**EXERCISE MATERIALS:**
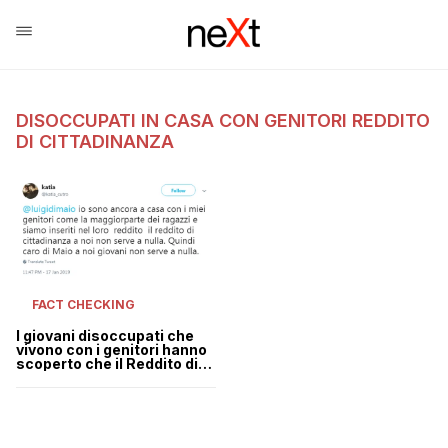
DISOCCUPATI IN CASA CON GENITORI REDDITO
DI CITTADINANZA
FACT CHECKING
I giovani disoccupati che
vivono con i genitori hanno
scoperto che il Reddito di
Cittadinanza non è per loro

**WHAT THE TASK REQUIRES:**
All lines from the one with "FACT CHECKING" through the final line above are to be quoted exactly; quote no other line.

**ANSWER:**
FACT CHECKING
I giovani disoccupati che
vivono con i genitori hanno
scoperto che il Reddito di
Cittadinanza non è per loro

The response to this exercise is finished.